ASSIGNMENT ▸ Review the material line by line. Identify and copy every line that contains the string "howto".

++++ STUDY MATERIAL ++++

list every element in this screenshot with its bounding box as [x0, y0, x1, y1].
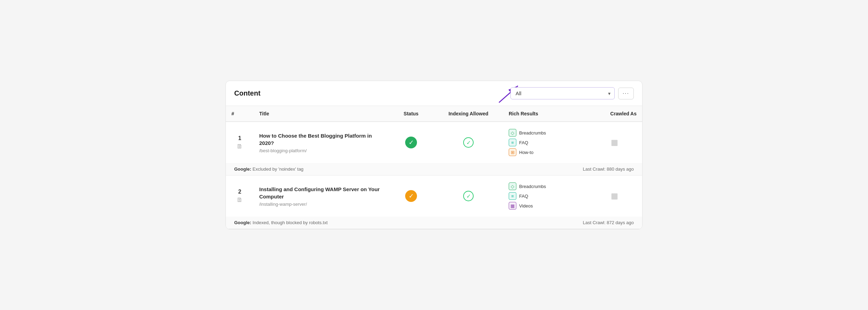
status-circle-green-1: ✓	[405, 137, 417, 148]
breadcrumbs-icon-2: ◇	[509, 182, 516, 190]
row-title-2: Installing and Configuring WAMP Server o…	[259, 186, 383, 200]
videos-icon-2: ▦	[509, 202, 516, 210]
row-num-1: 1 🗎	[226, 132, 254, 154]
header-controls: All Indexed Not Indexed Excluded ▾ ···	[510, 87, 634, 99]
rich-label-breadcrumbs-1: Breadcrumbs	[519, 130, 546, 136]
row-rich-1: ◇ Breadcrumbs ≡ FAQ ⊞ How-to	[503, 125, 587, 160]
card-header: Content All Indexed Not Indexed Excluded	[226, 81, 642, 106]
table-row-group-2: 2 🗎 Installing and Configuring WAMP Serv…	[226, 176, 642, 229]
card-title: Content	[234, 89, 261, 97]
col-header-num: #	[226, 106, 254, 121]
rich-item-howto-1: ⊞ How-to	[509, 148, 581, 156]
content-card: Content All Indexed Not Indexed Excluded	[226, 81, 642, 229]
col-header-rich: Rich Results	[503, 106, 587, 121]
status-check-icon-2: ✓	[409, 192, 414, 200]
row-footer-1: Google: Excluded by 'noindex' tag Last C…	[226, 163, 642, 175]
row-title-cell-1: How to Choose the Best Blogging Platform…	[254, 129, 388, 157]
col-header-indexing: Indexing Allowed	[434, 106, 503, 121]
status-check-icon-1: ✓	[409, 139, 414, 146]
footer-crawl-1: Last Crawl: 880 days ago	[583, 166, 634, 172]
document-icon-1: 🗎	[231, 143, 248, 150]
row-rich-2: ◇ Breadcrumbs ≡ FAQ ▦ Videos	[503, 179, 587, 213]
table-row-group-1: 1 🗎 How to Choose the Best Blogging Plat…	[226, 122, 642, 176]
mobile-icon-2: ▦	[611, 191, 618, 201]
table-header: # Title Status Indexing Allowed Rich Res…	[226, 106, 642, 122]
row-crawled-2: ▦	[587, 188, 642, 204]
status-circle-orange-2: ✓	[405, 190, 417, 202]
row-num-2: 2 🗎	[226, 185, 254, 207]
indexing-check-2: ✓	[463, 191, 474, 201]
row-status-1: ✓	[388, 133, 434, 152]
col-header-crawled: Crawled As	[587, 106, 642, 121]
row-indexing-1: ✓	[434, 134, 503, 151]
filter-select[interactable]: All Indexed Not Indexed Excluded	[510, 87, 615, 99]
rich-label-faq-2: FAQ	[519, 194, 528, 199]
rich-item-breadcrumbs-1: ◇ Breadcrumbs	[509, 129, 581, 137]
mobile-icon-1: ▦	[611, 138, 618, 147]
filter-select-wrapper: All Indexed Not Indexed Excluded ▾	[510, 87, 615, 99]
rich-label-videos-2: Videos	[519, 203, 533, 209]
document-icon-2: 🗎	[231, 196, 248, 204]
table-row: 2 🗎 Installing and Configuring WAMP Serv…	[226, 176, 642, 217]
table-row: 1 🗎 How to Choose the Best Blogging Plat…	[226, 122, 642, 163]
rich-label-breadcrumbs-2: Breadcrumbs	[519, 184, 546, 189]
rich-label-howto-1: How-to	[519, 150, 533, 155]
howto-icon-1: ⊞	[509, 148, 516, 156]
rich-item-breadcrumbs-2: ◇ Breadcrumbs	[509, 182, 581, 190]
indexing-check-icon-1: ✓	[466, 139, 471, 146]
row-url-2: /installing-wamp-server/	[259, 202, 383, 207]
indexing-check-1: ✓	[463, 137, 474, 148]
rich-label-faq-1: FAQ	[519, 140, 528, 145]
row-url-1: /best-blogging-platform/	[259, 148, 383, 153]
faq-icon-2: ≡	[509, 192, 516, 200]
col-header-status: Status	[388, 106, 434, 121]
indexing-check-icon-2: ✓	[466, 193, 471, 199]
rich-item-videos-2: ▦ Videos	[509, 202, 581, 210]
row-footer-2: Google: Indexed, though blocked by robot…	[226, 217, 642, 229]
col-header-title: Title	[254, 106, 388, 121]
footer-google-1: Google: Excluded by 'noindex' tag	[234, 166, 303, 172]
row-title-cell-2: Installing and Configuring WAMP Server o…	[254, 182, 388, 210]
breadcrumbs-icon-1: ◇	[509, 129, 516, 137]
row-crawled-1: ▦	[587, 134, 642, 150]
row-status-2: ✓	[388, 187, 434, 205]
footer-google-2: Google: Indexed, though blocked by robot…	[234, 220, 328, 225]
more-options-button[interactable]: ···	[618, 88, 634, 99]
footer-crawl-2: Last Crawl: 872 days ago	[583, 220, 634, 225]
faq-icon-1: ≡	[509, 139, 516, 146]
row-title-1: How to Choose the Best Blogging Platform…	[259, 132, 383, 147]
rich-item-faq-2: ≡ FAQ	[509, 192, 581, 200]
row-indexing-2: ✓	[434, 187, 503, 205]
rich-item-faq-1: ≡ FAQ	[509, 139, 581, 146]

++++

SOLVED PROBLEM ▸
rich-item-howto-1: ⊞ How-to	[509, 148, 581, 156]
rich-label-howto-1: How-to	[519, 150, 533, 155]
howto-icon-1: ⊞	[509, 148, 516, 156]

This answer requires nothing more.